Llaman la atención los ríos de tinta que hizo correr La vida es bella. No tanto
en Norteamérica que parece estar
curándose del espanto a reírse de tal o cual cosa como en ciertas capitales
europeas y aquí, en Buenos Aires. Lo que se discutía, en resumidas cuentas, era si la
película de Roberto Benigni le faltaba o no el respeto a la memoria del Holocausto. Si
corresponde o no montar una comedia en torno de tan magna tragedia histórica.

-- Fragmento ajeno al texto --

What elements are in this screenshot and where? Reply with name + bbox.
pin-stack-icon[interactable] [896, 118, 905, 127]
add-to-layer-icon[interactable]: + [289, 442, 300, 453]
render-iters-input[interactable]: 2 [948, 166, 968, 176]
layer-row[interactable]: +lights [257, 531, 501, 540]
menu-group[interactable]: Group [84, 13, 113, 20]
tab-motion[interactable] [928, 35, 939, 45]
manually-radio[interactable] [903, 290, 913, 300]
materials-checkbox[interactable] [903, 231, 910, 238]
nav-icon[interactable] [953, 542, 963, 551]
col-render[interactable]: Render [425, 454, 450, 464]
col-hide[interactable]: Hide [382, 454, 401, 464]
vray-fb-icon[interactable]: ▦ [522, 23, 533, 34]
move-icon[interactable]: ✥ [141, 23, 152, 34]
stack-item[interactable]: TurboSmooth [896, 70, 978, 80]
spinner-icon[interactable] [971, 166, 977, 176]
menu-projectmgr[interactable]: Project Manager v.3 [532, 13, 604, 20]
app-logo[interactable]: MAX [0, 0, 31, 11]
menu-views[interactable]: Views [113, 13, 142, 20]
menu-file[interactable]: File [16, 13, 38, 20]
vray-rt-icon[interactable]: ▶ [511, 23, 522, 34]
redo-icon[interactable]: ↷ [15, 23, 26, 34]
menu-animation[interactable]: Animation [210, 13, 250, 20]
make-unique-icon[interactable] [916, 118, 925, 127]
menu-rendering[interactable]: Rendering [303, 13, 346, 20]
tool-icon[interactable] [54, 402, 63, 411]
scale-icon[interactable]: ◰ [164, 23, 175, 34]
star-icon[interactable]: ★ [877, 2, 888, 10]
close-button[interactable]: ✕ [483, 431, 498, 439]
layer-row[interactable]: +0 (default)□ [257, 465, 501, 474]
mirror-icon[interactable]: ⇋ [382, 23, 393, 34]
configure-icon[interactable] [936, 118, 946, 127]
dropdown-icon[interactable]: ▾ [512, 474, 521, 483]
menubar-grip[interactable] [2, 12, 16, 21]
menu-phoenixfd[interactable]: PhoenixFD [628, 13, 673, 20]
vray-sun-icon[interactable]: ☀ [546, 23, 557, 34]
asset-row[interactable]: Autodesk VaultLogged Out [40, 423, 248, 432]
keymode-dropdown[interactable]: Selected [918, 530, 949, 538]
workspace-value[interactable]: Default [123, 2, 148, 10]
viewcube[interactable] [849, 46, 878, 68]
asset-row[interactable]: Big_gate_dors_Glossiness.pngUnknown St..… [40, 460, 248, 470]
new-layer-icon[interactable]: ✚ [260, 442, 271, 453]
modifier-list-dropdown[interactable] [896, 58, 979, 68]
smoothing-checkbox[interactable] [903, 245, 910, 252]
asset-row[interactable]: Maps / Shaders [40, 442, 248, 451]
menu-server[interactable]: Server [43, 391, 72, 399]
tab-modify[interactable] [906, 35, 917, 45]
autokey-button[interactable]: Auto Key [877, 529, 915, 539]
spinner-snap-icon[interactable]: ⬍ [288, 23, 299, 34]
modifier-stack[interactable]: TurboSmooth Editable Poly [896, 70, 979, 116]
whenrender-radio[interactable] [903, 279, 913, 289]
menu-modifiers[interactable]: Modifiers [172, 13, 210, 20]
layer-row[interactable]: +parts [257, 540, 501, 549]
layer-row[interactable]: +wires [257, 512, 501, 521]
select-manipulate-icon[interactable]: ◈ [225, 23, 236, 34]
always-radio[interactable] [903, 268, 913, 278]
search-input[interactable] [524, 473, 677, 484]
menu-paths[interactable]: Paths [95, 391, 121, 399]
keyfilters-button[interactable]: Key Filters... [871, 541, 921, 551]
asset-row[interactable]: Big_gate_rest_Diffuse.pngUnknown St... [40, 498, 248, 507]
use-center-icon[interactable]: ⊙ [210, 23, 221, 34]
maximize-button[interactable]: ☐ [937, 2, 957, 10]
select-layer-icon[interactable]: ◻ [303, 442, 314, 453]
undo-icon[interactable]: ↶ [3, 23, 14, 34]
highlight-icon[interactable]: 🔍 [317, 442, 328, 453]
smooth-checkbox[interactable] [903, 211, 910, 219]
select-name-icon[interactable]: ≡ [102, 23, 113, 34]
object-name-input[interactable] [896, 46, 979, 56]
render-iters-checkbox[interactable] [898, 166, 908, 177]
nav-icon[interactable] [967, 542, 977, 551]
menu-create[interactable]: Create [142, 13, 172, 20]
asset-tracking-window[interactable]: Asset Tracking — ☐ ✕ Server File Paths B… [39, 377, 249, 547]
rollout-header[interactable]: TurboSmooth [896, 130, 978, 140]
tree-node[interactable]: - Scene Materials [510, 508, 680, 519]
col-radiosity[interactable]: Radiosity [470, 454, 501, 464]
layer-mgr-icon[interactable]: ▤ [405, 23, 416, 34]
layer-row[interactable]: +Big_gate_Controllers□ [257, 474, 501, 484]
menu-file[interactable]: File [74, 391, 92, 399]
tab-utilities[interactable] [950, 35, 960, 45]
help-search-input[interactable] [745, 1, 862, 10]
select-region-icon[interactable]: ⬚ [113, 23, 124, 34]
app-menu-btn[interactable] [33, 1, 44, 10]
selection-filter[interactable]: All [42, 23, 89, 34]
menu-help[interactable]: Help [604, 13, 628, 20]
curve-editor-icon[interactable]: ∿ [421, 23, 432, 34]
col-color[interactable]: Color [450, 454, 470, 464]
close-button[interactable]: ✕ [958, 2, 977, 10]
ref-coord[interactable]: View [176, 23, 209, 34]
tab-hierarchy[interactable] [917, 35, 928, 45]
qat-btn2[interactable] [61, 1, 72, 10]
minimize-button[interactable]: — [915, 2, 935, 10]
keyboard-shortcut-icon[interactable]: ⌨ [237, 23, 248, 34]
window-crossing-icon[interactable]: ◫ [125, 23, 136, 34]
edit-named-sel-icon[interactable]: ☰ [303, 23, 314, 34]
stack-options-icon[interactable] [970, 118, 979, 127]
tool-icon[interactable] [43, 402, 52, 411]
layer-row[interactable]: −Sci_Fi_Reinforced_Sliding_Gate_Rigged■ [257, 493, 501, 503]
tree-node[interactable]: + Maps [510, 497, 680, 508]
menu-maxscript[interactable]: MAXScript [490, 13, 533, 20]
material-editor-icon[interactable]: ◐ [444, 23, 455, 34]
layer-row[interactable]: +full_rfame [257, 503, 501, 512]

Los debates casi nunca dejaron de girar
en torno de ejes falsos ya que La vida es bella, para empezar, no tiene mucho de
comedia. O más exactamente: lo pierde en la medida en que el Holocausto va adentrándose
en la narración. La primera parte, que funciona bastante bien, relata el crecimiento del
romance entre Guido (Benigni) y Dora (Nicoletta Braschi, a la sazón su verdadera esposa),
y ahí reside la mayor parte de los gags. Que están insertos en situaciones cómicas
muy bien pensadas, algunas de largo aliento, generalmente deudoras de cierto tono
chaplinesco. Para mejor, el peso y la proliferación de las monigotadas de Benigni (cuya
calidad de director despega, ahora, de su mayormente hartante desempeño histriónico) han
sido acotados al máximo.
La segunda parte está ambientada en el
campo de concentración, en el que Guido toma fuerzas para convencer al hijo de que el
Holocausto es otro juego, nada más. A partir de aquí el realizador se toma mil y una
licencias para sostener este planteo en el tiempo, sin abandonar del todo la
comedia ni dejar de honrar a cada una de las convenciones de la "corrección
política". No siempre consigue lo primero (ya que sí lo último). El tiempo
ficcional, por caso, quiso que Dora, Guido y el pequeño Josué pasaran años en aquel
infierno (declarados por diversos signos). Pero el lapso que se le sugiere al público por
la poca variación de las acciones, los ánímos y aun los estados físicos
es de una semana. O a lo sumo, dos. Esta astucia (con la que Benigni sugestiona al
público como Guido a Josué) hace que el indeclinable empuje de Guido resulte más
creíble, más factible. ¿Pero no resulta menos conmovedora, entonces, la dimensión de
su entrega?
Los artilugios de Guido para
entretener al niño interfieren rara vez con las rutinas concentracionales dispuestas por
los nazis. La veracidad, la Historia, en este punto hubieran conspirado contra la permanencia
de ese largo sketch que, como un show aparte, protagonizan padre e hijo en un espacio
virtualmente liberado de los opresores. No deja de ser razonable: el aislarlos focaliza el
vínculo, y lo contrario hubiera sido poner en primer plano ciertas truculencias que aquí
fueron confinadas a un espacio-tiempo insinuado, ajeno al que se ve en pantalla. ¿Pero no
pierde hondura un drama y especialmente uno edificado en torno de una
anécdota como la que nos ocupa cuando su fondo trágico se pone en
fuga?
En fin. También es cierto que el
trabajo actoral de Benigni y en cierta medida el del chico (Giorgio Cantarini) inducen
más de una vez a hacer la vista gorda frente a semejantes desajustes. A pagar el
precio de las convenciones para dejarse arrebatar por la ternura, el compromiso y el
coraje de ese padre, finalmente traducido largamente honrado
en la sonrisa de su benjamín. Pero las convenciones están. Pesan, distraen.
La comicidad de esta
segunda etapa, en tanto, no sólo es tenue por los pocos gags, sino porque las imágenes reales del Holocausto (o mejor dicho:
las imágenes del Holocausto real) siguen vigentes, y presentes, en la conciencia
colectiva de la Humanidad. Es decir, del público.